I volunteered my wife's editing services to a friend for his short story. Apparently someone advised him to forego punctuation and let an editor do it for him. She had a fun time. She did a little rewriting for him as well (he liked to tell what happens rather than show it happening). I suggested he look into a writing class at the community college and set him straight that when someone wields a shotgun they use shells not bullets. He was very open to criticism and grateful.
http://blogcritics.org/archives/2006/12/27/143311.php
What's an adverb?
An ad agency for verbs. :-)
http://en.wikipedia.org/wiki/Adverb
An English teacher at the local community college when I started college asked what an allegory was?
Being a radical (I wasn't aware of this until another English teacher at the CC told me I was) and a smart-ass when I was younger, I piped up that it was a reptilian critter that live in swamps, lakes, ponds, and rivers. It did elicit laughter at the time. Oh well, another entry for my "You Had To Be There" book.
Then there was the time that the English teacher who labeled me a radical asked the class, "What's a Grecian Urn?..."
I have to admit that the adverbs were pretty thick in the next-to-last Harry Potter book. I even wrote about it in my comments on the book, and J. K. must have been listening, as the adverbs had been pruned back in the final book.
It's Elmore Leonard's fault.
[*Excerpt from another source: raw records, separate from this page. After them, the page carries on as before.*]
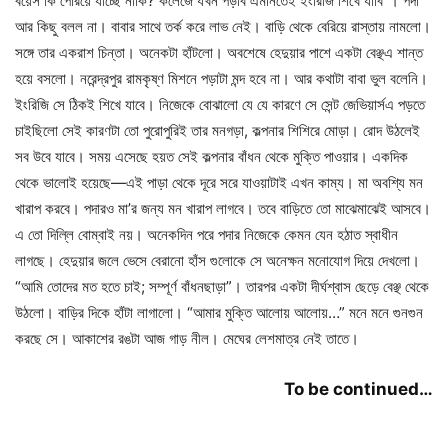
বয়েস কি পেরিয়ে যাচ্ছে নাকি? কলেজে যখন পড়বি এমনিতেই ইংরিজি শিখে যাবি”। পদা
আর কিছু বলল না। বাবার সাথে তর্ক করে লাভ নেই। বাড়ি থেকে বেরিয়ে রাস্তায় নামলো।
সঙ্গে তার একরাশ চিন্তা। অনেকটা হাঁটলো। অবশেষে হেদুয়ার পাশে একটা বেঞ্ছএ শান্ত
হয়ে বসলো। নরেন্দ্রপুর রামকৃষ্ণ মিশনে পড়াটা মন্দ হবে না। আর কথাটা বাবা ভুল বলেনি।
ইংরিজি সে ঠিকই শিখে যাবে। নিজেকে বোঝালো যে যে কারণে সে সেন্ট জেভিয়ার্সএ পড়তে
চাইছিলো সেই কারণটা তো পুরোপুরিই তার মনগড়া, কল্পনার শিশিরে মোড়া। রোদ উঠলেই
সব উবে যাবে। সময় এসেছে হয়ত সেই কল্পনার বাঁধন থেকে মুক্তি পাওয়ার। একদিক
থেকে ভালোই হয়েছে—এই পাড়া থেকে দূরে সরে যাওয়াটাই এখন কাম্য। মা অবশ্যি মন
খারাপ করবে। পদারও মা’র জন্য মন খারাপ লাগবে। তবে বাড়িতে তো মাঝেমাঝেই আসবে।
এ তো দিল্লি বোম্বাই নয়। অনেকদিন পরে পদার নিজেকে কেমন যেন হঠাত স্বাধীন
লাগছে। হেদুয়ার জলে ভেসে বেরানো হাঁস গুলোকে সে অনেক্ষন মনোযোগ দিয়ে দেখলো।
“আমি তোদের মত হতে চাই; সম্পূর্ণ বাঁধনছাড়া”। তারপর একটা দীর্ঘশ্বাস ছেড়ে বেঞ্ছ থেকে
উঠলো। বাড়ির দিকে হাঁটা লাগালো। “আমার মুক্তি আলোয় আলোয়…” মনে মনে গুনগুন
করছে সে। আকাশের রঙটা আজ গাড় নীল। মেঘের লেশমাত্র নেই তাতে।
To be continued…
One of his ten rules of writing is never use an adverb to modify the verb 'said.' He goes on, "To use an adverb this way (or almost any way) is a mortal sin." An entire generation of writers has taken Dutch's advice to heart.
I'm with him on this point, and always have been. But Big Steve implies that ALL adverbs are evil.
All I know is that when I taught sophomores in high school, all they knew about adverbs was that you could go down to the Lolly's and buy a few.
Maybe too many have been visiting "Lolly, Lolly, Lolly, get your adverbs here . . ."
http://www.youtube.com/watch?v=w8kD1A7wtDo
Thanks for the link, benjie.
I loved School House Rocks. I have a bobblehead of Bill to go with my American history stuff.
http://www.youtube.com/watch?v=mkO87mkgcNo
http://www.youtube.com/watch?v=mEJL2Uuv-oQ
Patti, maybe it would be "He ran in a way that it almost seemed like he was stumbling." See? No adverbs.
It's been a while since I've read King, but hasn't he been some sort of an overwriter? How does he pad things up if not with adverbs?